I remember a time in my life when my heart was broken from a failed relationship. After a few months of processing my feelings, I opened my heart and was ready to give myself a chance at life again. Many of my acquaintances, however, wanted to know all the juicy details of what went wrong and how it all happened. Each time I was asked, I respectfully indulged their desire to know the story behind my broken heart. And with each retelling, the act became more and more tiresome. Eventually, I started to tell people, “I’m sorry. I know your questions are sincere and that you have a genuine interest in making sense of my past, but my determination to close this chapter of my life requires me to stop telling this story over and over again.” Once I made that change, my journey was on its way forward again, and I was able to fully release my pain.
Here’s today’s two cents:
Don’t let another person’s curiosity get in the way of your opportunity to overcome the traumatic experiences that have happened to you.

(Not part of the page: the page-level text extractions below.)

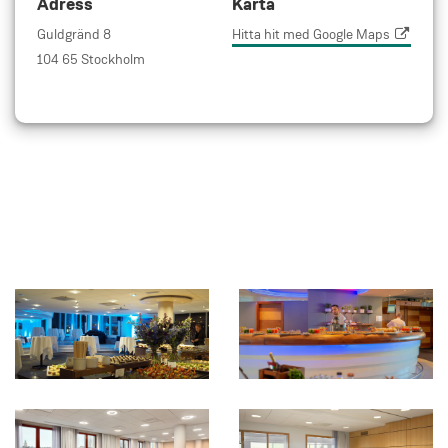
Adress
Karta
Guldgränd 8
Hitta hit med Google Maps
104 65 Stockholm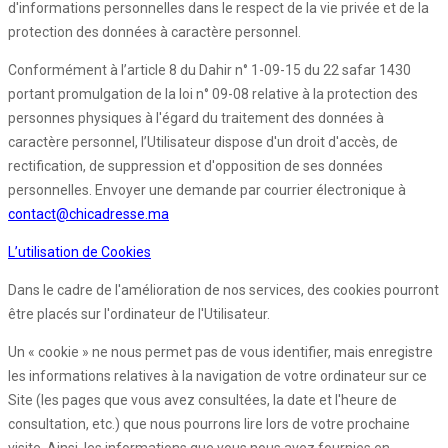
d'informations personnelles dans le respect de la vie privée et de la
protection des données à caractère personnel.
Conformément à l’article 8 du Dahir n° 1-09-15 du 22 safar 1430
portant promulgation de la loi n° 09-08 relative à la protection des
personnes physiques à l'égard du traitement des données à
caractère personnel, l’Utilisateur dispose d'un droit d'accès, de
rectification, de suppression et d'opposition de ses données
personnelles. Envoyer une demande par courrier électronique à
contact@chicadresse.ma
L’utilisation de Cookies
Dans le cadre de l'amélioration de nos services, des cookies pourront
être placés sur l'ordinateur de l'Utilisateur.
Un « cookie » ne nous permet pas de vous identifier, mais enregistre
les informations relatives à la navigation de votre ordinateur sur ce
Site (les pages que vous avez consultées, la date et l'heure de
consultation, etc.) que nous pourrons lire lors de votre prochaine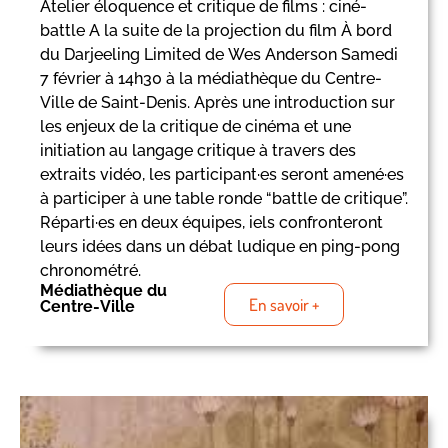
Atelier éloquence et critique de films : ciné-
battle A la suite de la projection du film À bord
du Darjeeling Limited de Wes Anderson Samedi
7 février à 14h30 à la médiathèque du Centre-
Ville de Saint-Denis. Après une introduction sur
les enjeux de la critique de cinéma et une
initiation au langage critique à travers des
extraits vidéo, les participant·es seront amené·es
à participer à une table ronde “battle de critique”.
Réparti·es en deux équipes, iels confronteront
leurs idées dans un débat ludique en ping-pong
chronométré.
Médiathèque du
En savoir +
Centre-Ville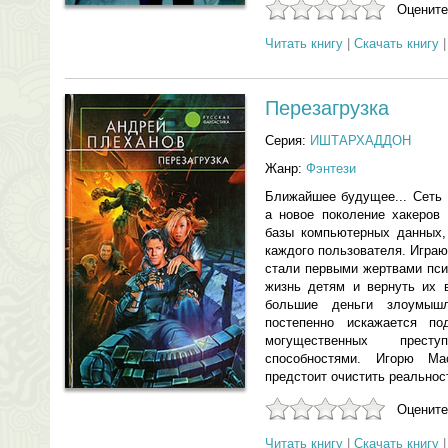
Оцените
Читать книгу
|
Скачать книгу
Перезагрузка
Серия:
ИШТАРХАДДОН
Жанр:
Фэнтези
Ближайшее будущее... Сеть 
а новое поколение хакеров 
базы компьютерных данных,
каждого пользователя. Игра
стали первыми жертвами пси
жизнь детям и вернуть их в
большие деньги злоумыш
постепенно искажается п
могущественных прест
способностями. Игорю М
предстоит очистить реальнос
Оцените
Читать книгу
|
Скачать книгу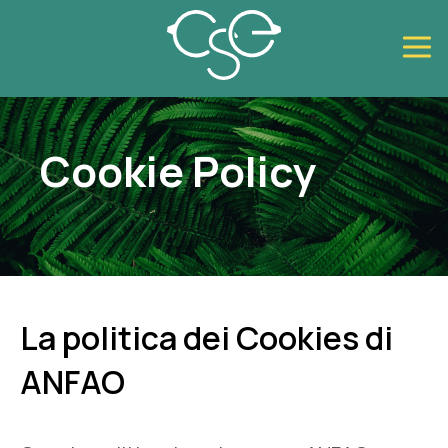
Cookie Policy
La politica dei Cookies di
ANFAO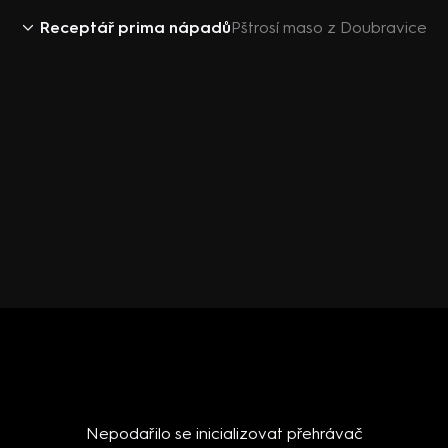
Receptář prima nápadů
Pštrosí maso z Doubravice
Nepodařilo se inicializovat přehrávač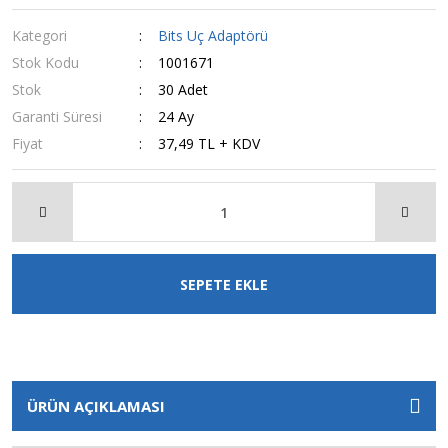
Kategori
Bits Uç Adaptörü
Stok Kodu
1001671
Stok
30 Adet
Garanti Süresi
24 Ay
Fiyat
37,49 TL + KDV
SEPETE EKLE
ÜRÜN AÇIKLAMASI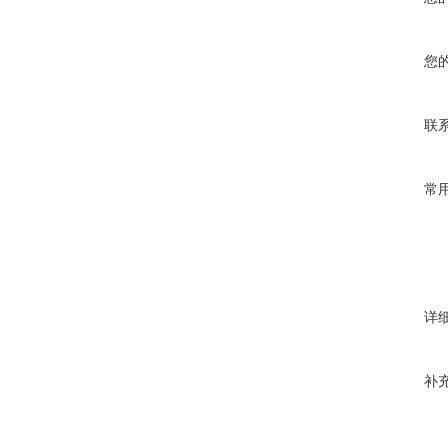
您
联
常
详
补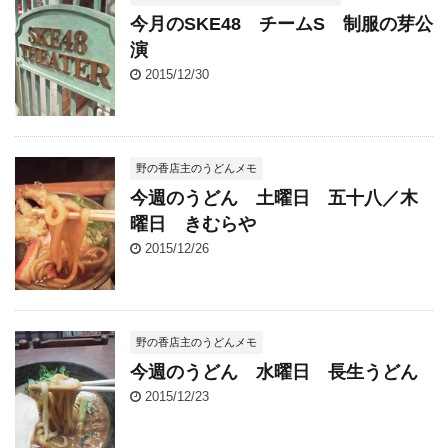
今月のSKE48 チームS 制服の芽公
演
2015/12/30
野の香店主のうどんメモ
今週のうどん 土曜日 五十八／木
曜日 きむらや
2015/12/26
野の香店主のうどんメモ
今週のうどん 水曜日 長生うどん
2015/12/23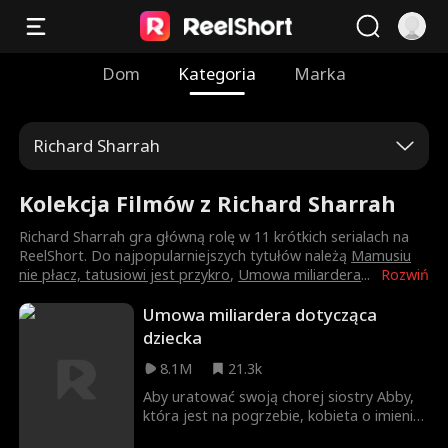
Dom
Kategoria
Marka
Richard Sharrah
Kolekcja Filmów z Richard Sharrah
Richard Sharrah gra główną rolę w 11 krótkich serialach na
ReelShort. Do najpopularniejszych tytułów należą
Mamusiu
nie płacz, tatusiowi jest przykro
,
Umowa miliardera
...
Rozwiń
Umowa miliardera dotycząca
dziecka
8.1M
21.3k
Aby uratować swoją chorej siostry Abby,
która jest na pogrzebie, kobieta o imieniu
Amelia akceptuje małżeństwo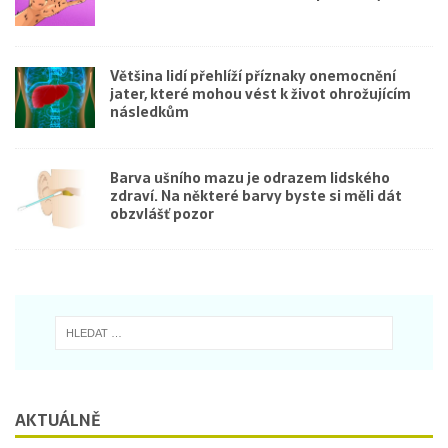
Většina lidí přehlíží příznaky onemocnění
jater, které mohou vést k život ohrožujícím
následkům
Barva ušního mazu je odrazem lidského
zdraví. Na některé barvy byste si měli dát
obzvlášť pozor
AKTUÁLNĚ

You have a right to let go of your past and if you’re not ready to let it go, then you have the right to process your memories and emotions on your own terms.
Either way, don’t allow yourself to be held hostage by unjustified demands for information about your private life.
If YOU still need to discuss your past in order to gain healing or closure, that’s fine. But make sure the discussions are for YOU and YOUR benefit.
Your healing comes first. The world’s fascination with your heartbreak comes last.